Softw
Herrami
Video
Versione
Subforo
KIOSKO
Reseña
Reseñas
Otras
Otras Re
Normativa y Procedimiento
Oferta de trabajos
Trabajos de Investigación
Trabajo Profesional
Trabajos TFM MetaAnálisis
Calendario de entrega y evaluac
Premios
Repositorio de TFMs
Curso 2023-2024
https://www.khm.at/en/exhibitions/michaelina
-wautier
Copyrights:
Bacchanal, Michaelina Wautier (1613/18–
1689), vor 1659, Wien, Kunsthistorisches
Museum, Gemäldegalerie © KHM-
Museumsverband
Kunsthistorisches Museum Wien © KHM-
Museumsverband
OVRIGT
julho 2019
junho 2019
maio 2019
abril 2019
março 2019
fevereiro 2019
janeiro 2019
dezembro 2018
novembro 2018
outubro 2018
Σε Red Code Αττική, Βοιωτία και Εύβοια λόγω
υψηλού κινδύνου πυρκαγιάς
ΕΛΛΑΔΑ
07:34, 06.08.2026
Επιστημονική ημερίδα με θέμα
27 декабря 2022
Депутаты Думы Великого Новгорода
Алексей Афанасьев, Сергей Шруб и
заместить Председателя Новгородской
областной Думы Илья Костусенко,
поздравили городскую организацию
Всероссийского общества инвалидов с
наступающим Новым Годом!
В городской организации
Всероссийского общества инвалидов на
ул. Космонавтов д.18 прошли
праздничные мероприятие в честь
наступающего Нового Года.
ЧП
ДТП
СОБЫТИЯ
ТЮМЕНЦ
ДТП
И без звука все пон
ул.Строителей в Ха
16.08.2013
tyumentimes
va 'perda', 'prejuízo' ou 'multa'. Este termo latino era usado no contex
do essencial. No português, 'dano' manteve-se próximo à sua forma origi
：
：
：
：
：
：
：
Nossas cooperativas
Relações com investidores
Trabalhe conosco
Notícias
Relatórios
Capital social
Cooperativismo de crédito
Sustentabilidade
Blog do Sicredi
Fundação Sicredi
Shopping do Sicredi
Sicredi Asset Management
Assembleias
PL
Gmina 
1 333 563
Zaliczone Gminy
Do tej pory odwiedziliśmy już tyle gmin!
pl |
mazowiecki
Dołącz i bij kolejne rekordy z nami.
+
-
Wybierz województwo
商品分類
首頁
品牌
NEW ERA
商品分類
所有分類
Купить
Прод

▶ _Problem_: Only a number is expected: the count of lines in the data that contain the word "Kunsthistorisches".

▶ _Problem solution_: 2